PROBLEM TO WORK ON:
The expected output is every line of the data exactly as shown, minus the images.

(DATA LISTING Opens)

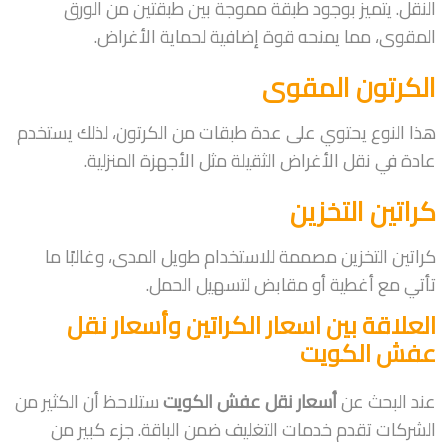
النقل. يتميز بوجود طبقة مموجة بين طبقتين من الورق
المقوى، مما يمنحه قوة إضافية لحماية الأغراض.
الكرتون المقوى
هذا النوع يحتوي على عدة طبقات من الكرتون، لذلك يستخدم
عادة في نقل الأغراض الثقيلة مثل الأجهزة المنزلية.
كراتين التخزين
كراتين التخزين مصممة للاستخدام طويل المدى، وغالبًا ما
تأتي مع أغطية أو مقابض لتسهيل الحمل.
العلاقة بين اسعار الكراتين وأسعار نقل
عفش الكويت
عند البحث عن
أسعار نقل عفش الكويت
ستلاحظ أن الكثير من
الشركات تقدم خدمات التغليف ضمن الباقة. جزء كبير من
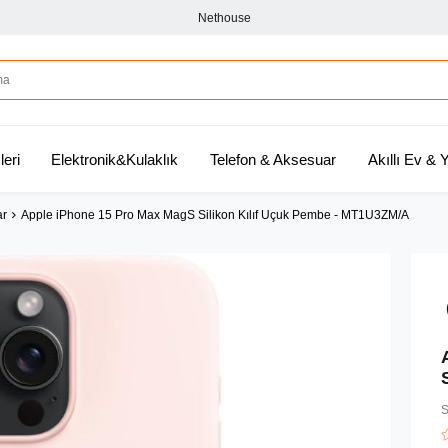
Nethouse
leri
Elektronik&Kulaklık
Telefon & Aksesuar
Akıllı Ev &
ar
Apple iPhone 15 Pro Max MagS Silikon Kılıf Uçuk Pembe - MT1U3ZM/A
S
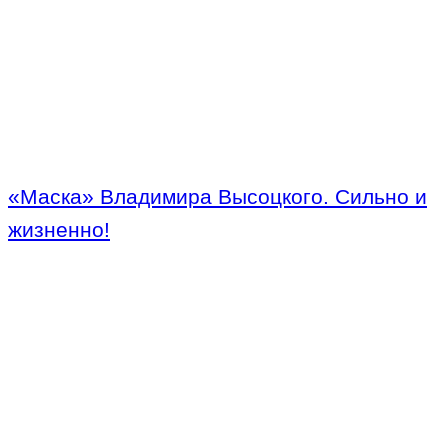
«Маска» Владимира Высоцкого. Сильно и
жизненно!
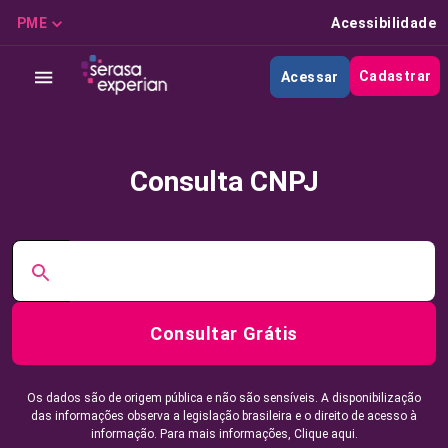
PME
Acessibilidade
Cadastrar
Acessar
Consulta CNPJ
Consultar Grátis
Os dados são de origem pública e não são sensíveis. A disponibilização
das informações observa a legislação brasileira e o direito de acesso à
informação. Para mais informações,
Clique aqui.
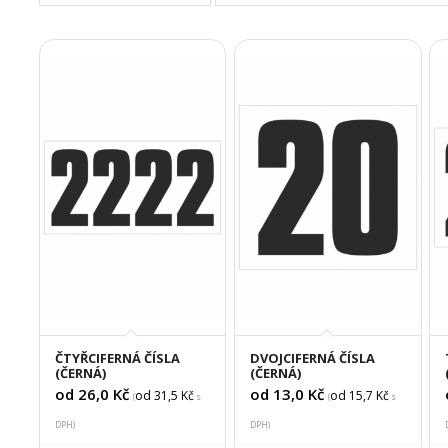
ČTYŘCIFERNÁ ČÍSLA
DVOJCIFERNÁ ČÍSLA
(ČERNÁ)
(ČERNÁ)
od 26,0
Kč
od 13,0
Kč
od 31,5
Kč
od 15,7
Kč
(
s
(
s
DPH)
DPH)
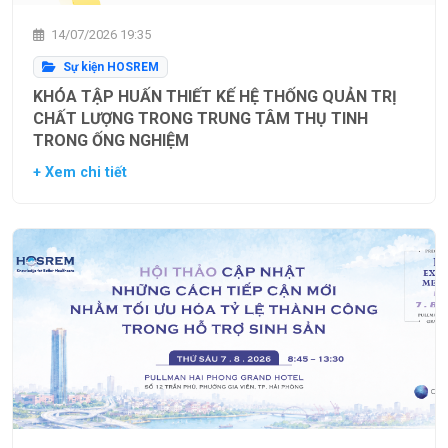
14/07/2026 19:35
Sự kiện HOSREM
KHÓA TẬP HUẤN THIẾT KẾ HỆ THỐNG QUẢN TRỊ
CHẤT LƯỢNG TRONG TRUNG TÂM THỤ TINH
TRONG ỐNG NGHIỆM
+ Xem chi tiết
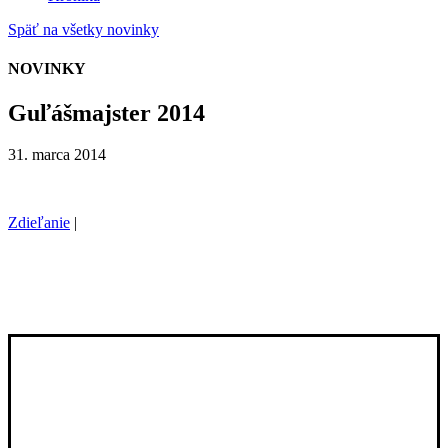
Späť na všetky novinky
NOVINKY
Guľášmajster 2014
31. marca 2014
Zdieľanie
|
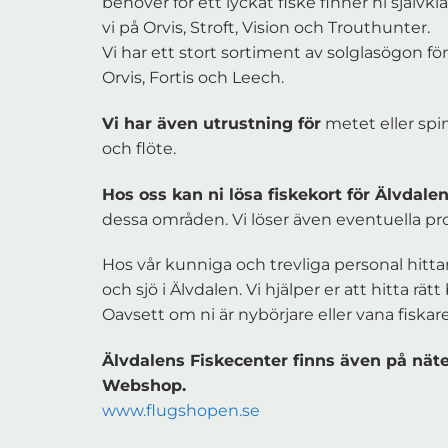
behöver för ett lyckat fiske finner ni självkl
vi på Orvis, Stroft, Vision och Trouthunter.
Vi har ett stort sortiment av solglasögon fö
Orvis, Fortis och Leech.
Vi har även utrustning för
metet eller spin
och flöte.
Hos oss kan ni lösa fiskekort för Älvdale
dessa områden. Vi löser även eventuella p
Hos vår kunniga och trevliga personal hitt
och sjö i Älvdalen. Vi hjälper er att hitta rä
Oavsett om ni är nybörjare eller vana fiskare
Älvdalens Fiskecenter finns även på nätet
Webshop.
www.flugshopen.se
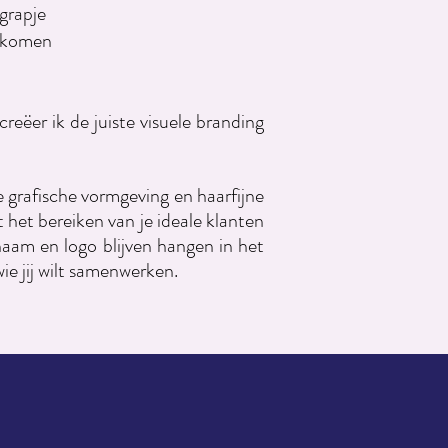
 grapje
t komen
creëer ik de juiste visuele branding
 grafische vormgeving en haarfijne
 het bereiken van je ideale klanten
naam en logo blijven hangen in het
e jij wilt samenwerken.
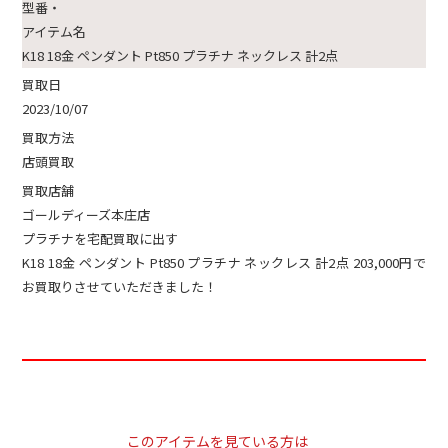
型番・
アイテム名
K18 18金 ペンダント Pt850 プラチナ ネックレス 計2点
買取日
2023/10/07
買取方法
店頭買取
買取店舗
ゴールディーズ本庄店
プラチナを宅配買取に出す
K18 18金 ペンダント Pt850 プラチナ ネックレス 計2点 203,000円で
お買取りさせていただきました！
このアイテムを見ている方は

(DATA LISTING Closes)

SOLVED PROBLEM:
النقل. يتميز بوجود طبقة مموجة بين طبقتين من الورق
المقوى، مما يمنحه قوة إضافية لحماية الأغراض.
الكرتون المقوى
هذا النوع يحتوي على عدة طبقات من الكرتون، لذلك يستخدم
عادة في نقل الأغراض الثقيلة مثل الأجهزة المنزلية.
كراتين التخزين
كراتين التخزين مصممة للاستخدام طويل المدى، وغالبًا ما
تأتي مع أغطية أو مقابض لتسهيل الحمل.
العلاقة بين اسعار الكراتين وأسعار نقل
عفش الكويت
عند البحث عن
أسعار نقل عفش الكويت
ستلاحظ أن الكثير من
الشركات تقدم خدمات التغليف ضمن الباقة. جزء كبير من
Nethouse
leri
Elektronik&Kulaklık
Telefon & Aksesuar
Akıllı Ev &
ar
Apple iPhone 15 Pro Max MagS Silikon Kılıf Uçuk Pembe - MT1U3ZM/A
S
«Маска» Владимира Высоцкого. Сильно и
жизненно!
PME
Acessibilidade
Cadastrar
Acessar
Consulta CNPJ
Consultar Grátis
Os dados são de origem pública e não são sensíveis. A disponibilização
das informações observa a legislação brasileira e o direito de acesso à
informação. Para mais informações,
Clique aqui.
ČTYŘCIFERNÁ ČÍSLA
DVOJCIFERNÁ ČÍSLA
(ČERNÁ)
(ČERNÁ)
od 26,0
Kč
od 13,0
Kč
od 31,5
Kč
od 15,7
Kč
(
s
(
s
DPH)
DPH)
14/07/2026 19:35
Sự kiện HOSREM
KHÓA TẬP HUẤN THIẾT KẾ HỆ THỐNG QUẢN TRỊ
CHẤT LƯỢNG TRONG TRUNG TÂM THỤ TINH
TRONG ỐNG NGHIỆM
+ Xem chi tiết
Späť na všetky novinky
NOVINKY
Guľášmajster 2014
31. marca 2014
Zdieľanie
|
behöver för ett lyckat fiske finner ni självkl
vi på Orvis, Stroft, Vision och Trouthunter.
Vi har ett stort sortiment av solglasögon fö
Orvis, Fortis och Leech.
Vi har även utrustning för
metet eller spin
och flöte.
Hos oss kan ni lösa fiskekort för Älvdale
dessa områden. Vi löser även eventuella p
Hos vår kunniga och trevliga personal hitt
och sjö i Älvdalen. Vi hjälper er att hitta rä
Oavsett om ni är nybörjare eller vana fiskare
Älvdalens Fiskecenter finns även på nätet
Webshop.
www.flugshopen.se
 grapje
t komen
creëer ik de juiste visuele branding
 grafische vormgeving en haarfijne
 het bereiken van je ideale klanten
naam en logo blijven hangen in het
e jij wilt samenwerken.
型番・
アイテム名
K18 18金 ペンダント Pt850 プラチナ ネックレス 計2点
買取日
2023/10/07
買取方法
店頭買取
買取店舗
ゴールディーズ本庄店
プラチナを宅配買取に出す
K18 18金 ペンダント Pt850 プラチナ ネックレス 計2点 203,000円で
お買取りさせていただきました！
このアイテムを見ている方は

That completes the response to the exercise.